---------- Material for this task ----------

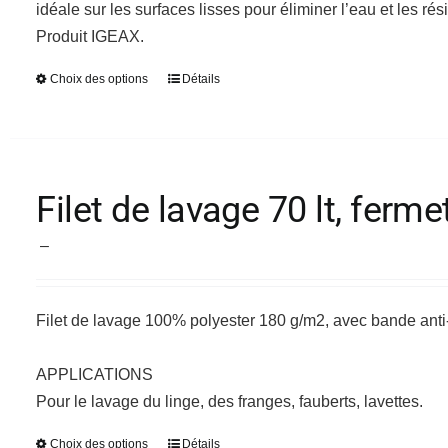
idéale sur les surfaces lisses pour éliminer l’eau et les rés
page
Produit IGEAX.
du
produit
Choix des options
Détails
Ce
produit
a
plusieurs
variations.
Filet de lavage 70 lt, fer
Les
Plage
options
–
de
peuvent
prix :
être
Filet de lavage 100% polyester 180 g/m2, avec bande an
25,30 €
choisies
à
sur
APPLICATIONS
28,08 €
la
Pour le lavage du linge, des franges, fauberts, lavettes.
page
du
Choix des options
Détails
Ce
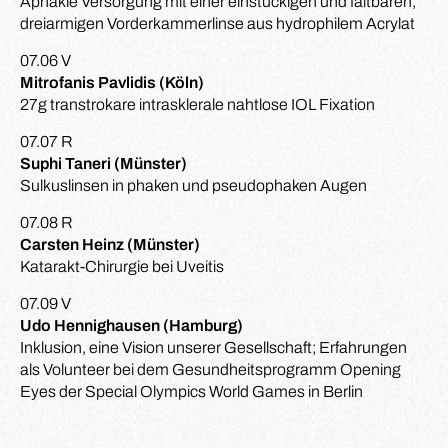
Aphakie Versorgung mit einer einstückigen und faltbaren,
dreiarmigen Vorderkammerlinse aus hydrophilem Acrylat
07.06 V
Mitrofanis Pavlidis (Köln)
27g transtrokare intrasklerale nahtlose IOL Fixation
07.07 R
Suphi Taneri (Münster)
Sulkuslinsen in phaken und pseudophaken Augen
07.08 R
Carsten Heinz (Münster)
Katarakt-Chirurgie bei Uveitis
07.09 V
Udo Hennighausen (Hamburg)
Inklusion, eine Vision unserer Gesellschaft; Erfahrungen
als Volunteer bei dem Gesundheitsprogramm Opening
Eyes der Special Olympics World Games in Berlin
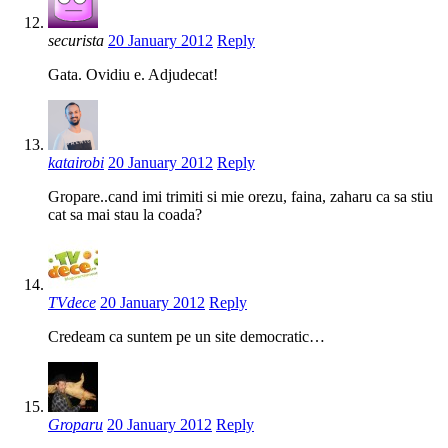
securista
20 January 2012
Reply
Gata. Ovidiu e. Adjudecat!
katairobi
20 January 2012
Reply
Gropare..cand imi trimiti si mie orezu, faina, zaharu ca sa stiu
cat sa mai stau la coada?
TVdece
20 January 2012
Reply
Credeam ca suntem pe un site democratic…
Groparu
20 January 2012
Reply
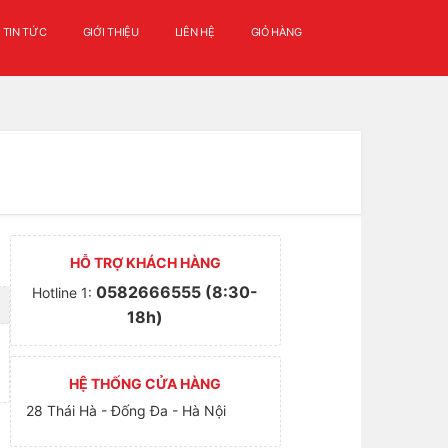
TIN TỨC
GIỚI THIỆU
LIÊN HỆ
GIỎ HÀNG
HỖ TRỢ KHÁCH HÀNG
0582666555 (8:30-
Hotline 1:
18h)
HỆ THỐNG CỬA HÀNG
28 Thái Hà - Đống Đa - Hà Nội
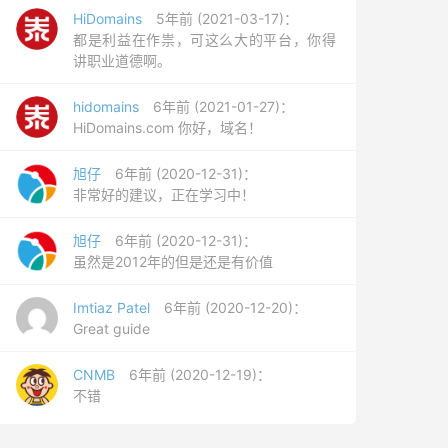
HiDomains
5年前 (2021-03-17)：
都是利益在作祟，可这么大的平台，你得
讲职业道德啊。
hidomains
6年前 (2021-01-27)：
HiDomains.com 你好，域名！
旭仔
6年前 (2020-12-31)：
非常好的建议，正在学习中！
旭仔
6年前 (2020-12-31)：
虽然是2012年的但是还是有价值
Imtiaz Patel
6年前 (2020-12-20)：
Great guide
CNMB
6年前 (2020-12-19)：
不错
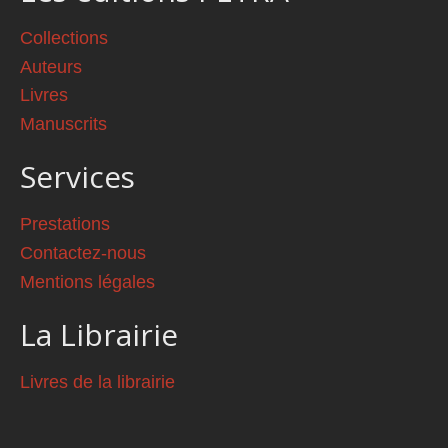
Collections
Auteurs
Livres
Manuscrits
Services
Prestations
Contactez-nous
Mentions légales
La Librairie
Livres de la librairie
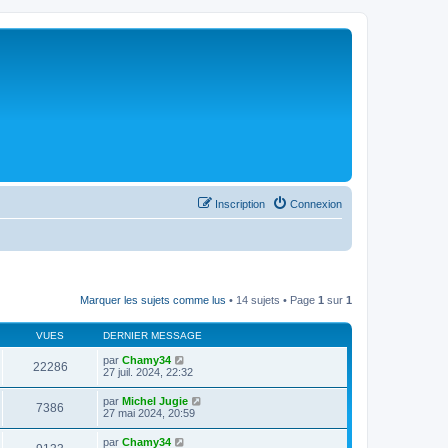
Inscription
Connexion
Marquer les sujets comme lus
• 14 sujets • Page
1
sur
1
VUES
DERNIER MESSAGE
par
Chamy34
22286
27 juil. 2024, 22:32
par
Michel Jugie
7386
27 mai 2024, 20:59
par
Chamy34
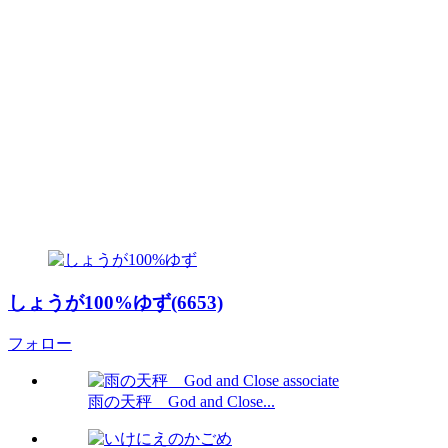
しょうが100%ゆず(6653)
フォロー
雨の天秤 God and Close...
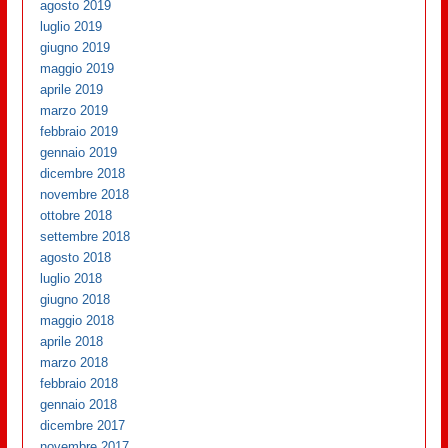
agosto 2019
luglio 2019
giugno 2019
maggio 2019
aprile 2019
marzo 2019
febbraio 2019
gennaio 2019
dicembre 2018
novembre 2018
ottobre 2018
settembre 2018
agosto 2018
luglio 2018
giugno 2018
maggio 2018
aprile 2018
marzo 2018
febbraio 2018
gennaio 2018
dicembre 2017
novembre 2017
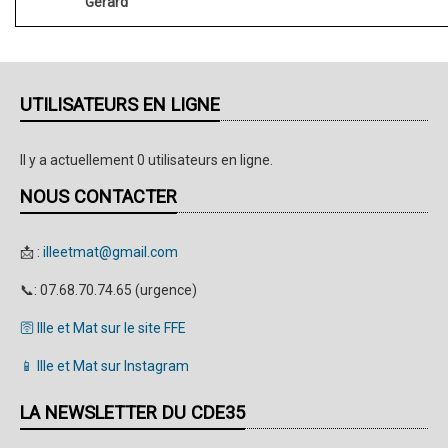
Gerard
UTILISATEURS EN LIGNE
Il y a actuellement 0 utilisateurs en ligne.
NOUS CONTACTER
📩 :
illeetmat@gmail.com
📞: 07.68.70.74.65 (urgence)
🛜 Ille et Mat sur le site FFE
📱 Ille et Mat sur Instagram
LA NEWSLETTER DU CDE35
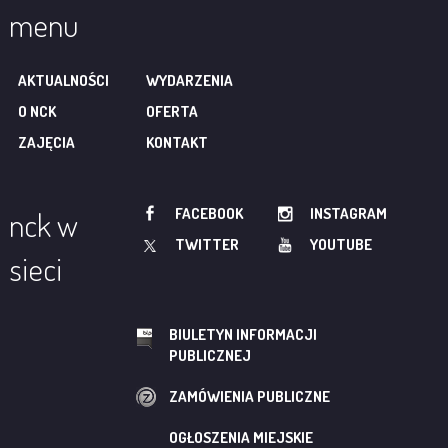
menu
AKTUALNOŚCI
WYDARZENIA
O NCK
OFERTA
ZAJĘCIA
KONTAKT
FACEBOOK
INSTAGRAM
nck w
TWITTER
YOUTUBE
sieci
BIULETYN INFORMACJI
PUBLICZNEJ
ZAMÓWIENIA PUBLICZNE
OGŁOSZENIA MIEJSKIE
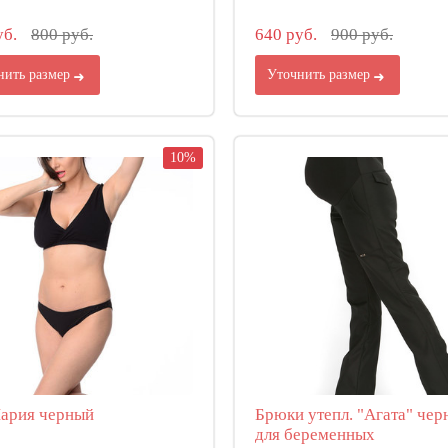
уб.
800 руб.
640 руб.
900 руб.
нить размер
Уточнить размер
10%
ария черный
Брюки утепл. "Агата" чер
для беременных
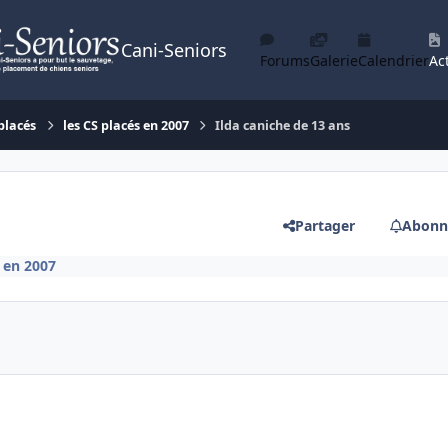
Cani-Seniors
Forums
Galerie
Calendrier
Act
placés
les CS placés en 2007
Ilda caniche de 13 ans
Partager
Abonn
s en 2007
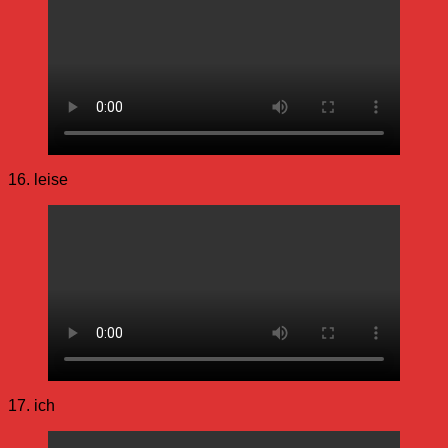
16. leise
17. ich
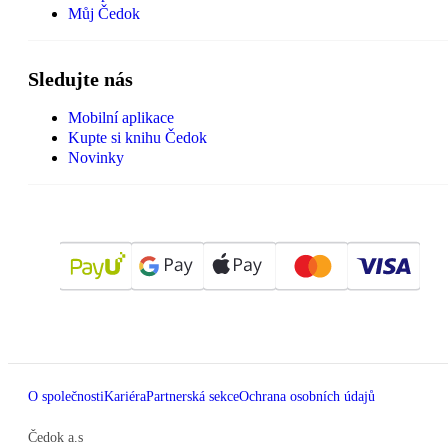
Můj Čedok
Sledujte nás
Mobilní aplikace
Kupte si knihu Čedok
Novinky
O společnosti
Kariéra
Partnerská sekce
Ochrana osobních údajů
Čedok a.s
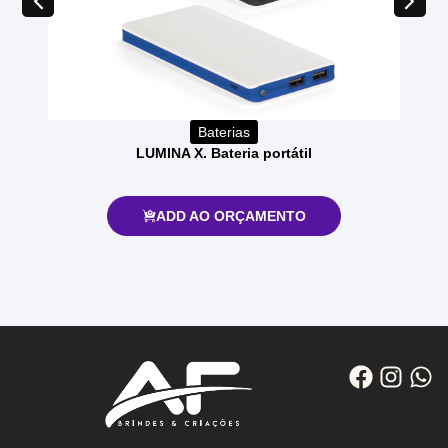
Baterias
LUMINA X. Bateria portátil
ADD AO ORÇAMENTO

----------

▶ [Exercise requirements]: All records above are to be output verbatim, with their pictures omitted.

▶ [Response to the task]:
idéale sur les surfaces lisses pour éliminer l’eau et les rés
page
Produit IGEAX.
du
produit
Choix des options
Détails
Ce
produit
a
plusieurs
variations.
Filet de lavage 70 lt, fer
Les
Plage
options
–
de
peuvent
prix :
être
Filet de lavage 100% polyester 180 g/m2, avec bande an
25,30 €
choisies
à
sur
APPLICATIONS
28,08 €
la
Pour le lavage du linge, des franges, fauberts, lavettes.
page
du
Choix des options
Détails
Ce
Aphakie Versorgung mit einer einstückigen und faltbaren,
dreiarmigen Vorderkammerlinse aus hydrophilem Acrylat
07.06 V
Mitrofanis Pavlidis (Köln)
27g transtrokare intrasklerale nahtlose IOL Fixation
07.07 R
Suphi Taneri (Münster)
Sulkuslinsen in phaken und pseudophaken Augen
07.08 R
Carsten Heinz (Münster)
Katarakt-Chirurgie bei Uveitis
07.09 V
Udo Hennighausen (Hamburg)
Inklusion, eine Vision unserer Gesellschaft; Erfahrungen
als Volunteer bei dem Gesundheitsprogramm Opening
Eyes der Special Olympics World Games in Berlin
securista
20 January 2012
Reply
Gata. Ovidiu e. Adjudecat!
katairobi
20 January 2012
Reply
Gropare..cand imi trimiti si mie orezu, faina, zaharu ca sa stiu
cat sa mai stau la coada?
TVdece
20 January 2012
Reply
Credeam ca suntem pe un site democratic…
Groparu
20 January 2012
Reply
TIN TỨC
GIỚI THIỆU
LIÊN HỆ
GIỎ HÀNG
HỖ TRỢ KHÁCH HÀNG
0582666555 (8:30-
Hotline 1:
18h)
HỆ THỐNG CỬA HÀNG
28 Thái Hà - Đống Đa - Hà Nội
HiDomains
5年前 (2021-03-17)：
都是利益在作祟，可这么大的平台，你得
讲职业道德啊。
hidomains
6年前 (2021-01-27)：
HiDomains.com 你好，域名！
旭仔
6年前 (2020-12-31)：
非常好的建议，正在学习中！
旭仔
6年前 (2020-12-31)：
虽然是2012年的但是还是有价值
Imtiaz Patel
6年前 (2020-12-20)：
Great guide
CNMB
6年前 (2020-12-19)：
不错
Collections
Auteurs
Livres
Manuscrits
Services
Prestations
Contactez-nous
Mentions légales
La Librairie
Livres de la librairie
Inscription
Connexion
Marquer les sujets comme lus
• 14 sujets • Page
1
sur
1
VUES
DERNIER MESSAGE
par
Chamy34
22286
27 juil. 2024, 22:32
par
Michel Jugie
7386
27 mai 2024, 20:59
par
Chamy34
しょうが100%ゆず(6653)
フォロー
雨の天秤 God and Close...
agosto 2019
luglio 2019
giugno 2019
maggio 2019
aprile 2019
marzo 2019
febbraio 2019
gennaio 2019
dicembre 2018
novembre 2018
ottobre 2018
settembre 2018
agosto 2018
luglio 2018
giugno 2018
maggio 2018
aprile 2018
marzo 2018
febbraio 2018
gennaio 2018
dicembre 2017
novembre 2017
Gerard
UTILISATEURS EN LIGNE
Il y a actuellement 0 utilisateurs en ligne.
NOUS CONTACTER
📩 :
illeetmat@gmail.com
📞: 07.68.70.74.65 (urgence)
🛜 Ille et Mat sur le site FFE
📱 Ille et Mat sur Instagram
LA NEWSLETTER DU CDE35
menu
AKTUALNOŚCI
WYDARZENIA
O NCK
OFERTA
ZAJĘCIA
KONTAKT
FACEBOOK
INSTAGRAM
nck w
TWITTER
YOUTUBE
sieci
BIULETYN INFORMACJI
PUBLICZNEJ
ZAMÓWIENIA PUBLICZNE
OGŁOSZENIA MIEJSKIE
уб.
800 руб.
640 руб.
900 руб.
нить размер
Уточнить размер
10%
ария черный
Брюки утепл. "Агата" чер
для беременных
Cani-Seniors
Forums
Galerie
Calendrier
Act
placés
les CS placés en 2007
Ilda caniche de 13 ans
Partager
Abonn
s en 2007
16. leise
17. ich
Můj Čedok
Sledujte nás
Mobilní aplikace
Kupte si knihu Čedok
Novinky
O společnosti
Kariéra
Partnerská sekce
Ochrana osobních údajů
Čedok a.s
Baterias
LUMINA X. Bateria portátil
ADD AO ORÇAMENTO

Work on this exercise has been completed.